Film-makers should always respect the subjects of their stories

When your travel ambitions ‘collide’ with more pressing needs, you cede, sit down and occupy yourself by lazing around. It was while I was thus lazing around during my holiday last December that I chanced upon this captivating story in the film, The Queen of Katwe.

It’s set mainly in Kampala’s slum area, Katwe, which was made famous in the days of Idi Amin Dada. The story is the usual rags-to-riches kind, and lately we’ve seen many a similar offering, say the India-based Slumdog Millionaire, but in a way Katwe so pulled at my heartstrings as no other Cinderella-genre sort of story had done.

It’s not the story line that gets to you, of a slums girl realizing her dream of making it among the chess grandmasters of the world. Nor is it that, if you are an old-timer, you’ll necessarily identify with the Idi Amin era just because you lived in Kampala during his time and partook of “Radio Katwe news”, the rumour mill that was more relied upon than official news.

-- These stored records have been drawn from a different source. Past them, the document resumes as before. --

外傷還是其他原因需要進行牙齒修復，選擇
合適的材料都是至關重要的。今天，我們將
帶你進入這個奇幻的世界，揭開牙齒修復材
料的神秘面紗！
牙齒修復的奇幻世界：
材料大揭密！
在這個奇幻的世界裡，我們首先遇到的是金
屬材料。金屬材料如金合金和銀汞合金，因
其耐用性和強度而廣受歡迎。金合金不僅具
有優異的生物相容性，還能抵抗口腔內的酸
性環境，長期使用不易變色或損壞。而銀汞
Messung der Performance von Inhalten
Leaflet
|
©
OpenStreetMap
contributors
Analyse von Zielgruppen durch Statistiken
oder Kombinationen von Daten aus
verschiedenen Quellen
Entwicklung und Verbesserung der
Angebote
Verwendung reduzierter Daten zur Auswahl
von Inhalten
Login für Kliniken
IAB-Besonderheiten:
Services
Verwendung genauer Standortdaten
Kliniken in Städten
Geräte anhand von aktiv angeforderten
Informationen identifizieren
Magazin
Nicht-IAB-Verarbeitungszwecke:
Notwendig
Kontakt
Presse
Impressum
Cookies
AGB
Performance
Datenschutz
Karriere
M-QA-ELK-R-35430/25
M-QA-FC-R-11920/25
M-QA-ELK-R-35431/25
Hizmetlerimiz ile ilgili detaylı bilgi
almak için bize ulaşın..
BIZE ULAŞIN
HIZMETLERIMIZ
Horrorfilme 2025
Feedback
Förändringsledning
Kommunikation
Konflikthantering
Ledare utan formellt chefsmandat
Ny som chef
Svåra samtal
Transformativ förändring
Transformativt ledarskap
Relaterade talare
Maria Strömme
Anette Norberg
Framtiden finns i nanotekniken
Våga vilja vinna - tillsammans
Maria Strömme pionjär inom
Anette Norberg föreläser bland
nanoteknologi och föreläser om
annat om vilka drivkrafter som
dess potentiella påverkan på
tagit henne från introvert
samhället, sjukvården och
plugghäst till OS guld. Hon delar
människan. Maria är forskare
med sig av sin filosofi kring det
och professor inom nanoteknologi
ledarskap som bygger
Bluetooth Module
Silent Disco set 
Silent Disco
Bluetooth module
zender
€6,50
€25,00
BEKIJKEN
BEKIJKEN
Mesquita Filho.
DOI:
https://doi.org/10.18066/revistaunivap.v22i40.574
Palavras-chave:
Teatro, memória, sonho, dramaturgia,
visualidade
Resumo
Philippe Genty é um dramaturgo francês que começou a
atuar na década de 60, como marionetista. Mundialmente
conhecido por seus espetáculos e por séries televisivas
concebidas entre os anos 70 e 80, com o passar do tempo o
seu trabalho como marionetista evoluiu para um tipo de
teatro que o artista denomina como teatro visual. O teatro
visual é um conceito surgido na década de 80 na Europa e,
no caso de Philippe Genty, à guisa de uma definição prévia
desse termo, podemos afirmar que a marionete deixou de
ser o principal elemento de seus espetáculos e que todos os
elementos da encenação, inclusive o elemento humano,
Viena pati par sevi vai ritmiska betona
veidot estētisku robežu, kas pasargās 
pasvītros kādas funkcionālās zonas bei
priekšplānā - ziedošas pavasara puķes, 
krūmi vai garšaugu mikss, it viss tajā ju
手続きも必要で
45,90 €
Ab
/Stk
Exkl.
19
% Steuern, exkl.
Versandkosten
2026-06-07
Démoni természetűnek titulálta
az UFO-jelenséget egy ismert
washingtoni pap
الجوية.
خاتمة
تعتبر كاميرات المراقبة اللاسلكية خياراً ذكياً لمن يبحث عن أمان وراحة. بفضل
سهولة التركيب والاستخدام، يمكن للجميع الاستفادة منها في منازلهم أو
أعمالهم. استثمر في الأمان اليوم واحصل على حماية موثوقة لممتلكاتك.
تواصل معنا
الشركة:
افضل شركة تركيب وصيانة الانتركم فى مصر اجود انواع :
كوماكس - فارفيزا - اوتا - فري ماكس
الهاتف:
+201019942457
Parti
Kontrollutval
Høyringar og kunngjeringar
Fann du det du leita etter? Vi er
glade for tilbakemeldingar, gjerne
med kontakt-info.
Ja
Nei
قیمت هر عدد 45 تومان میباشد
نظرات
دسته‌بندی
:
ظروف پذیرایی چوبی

Personally, it’s when I thought back to other films I’ve seen that were based on reality, and that should have touched me but didn’t, that I saw its real attraction.
The first one was Gorillas in the Mist, a story about famous conservationist Dian Fossey and her life among our very own gorillas. Her death at the hands of a government that should have lionized her for her work but didn’t because it had no direction should surely be touching.

But imagine it. One of the locals, as portrayed in the film, called out to a fellow local: “Aterere! Nũmwũnire?”

On hearing the language spoken, the Kenyan friends I was with laughed me out of the cinema hall!

That was in the 1980s when I lived in Kenya and I’d just explained to some Kenyan friends that the animals they were calling baboons were actually gorillas of Rwanda, where Dian Fossey had lived. The irony was that those portrayed as locals were speaking Kikuyu, one of a number of Kenyan languages. It still shames me to recall.

Then there was Hotel Rwanda. The story was going according to the reality of what took place inside Hôtel des Mille Collines – minus the hoax of a hero it was based on, who had duped the film’s producers – until the scene moved to a taxi park, supposedly downtown Kigali.

Instead of the familiar ‘Twegerane’ (Kigali’s minibus commuter-taxis) with their green dotted-line bands of the time, the minibuses were spotting unbroken yellow bands. That and the language spoken in the crowd betrayed the fact that the scene had been taken in South Africa.

Combined with the fake on whom the story is based, a fake who had actually used the chance of managing the hotel to collaborate with the génocidaires in their gory enterprise, you can imagine what the film did, and still does, to the feelings of the survivors of that hell.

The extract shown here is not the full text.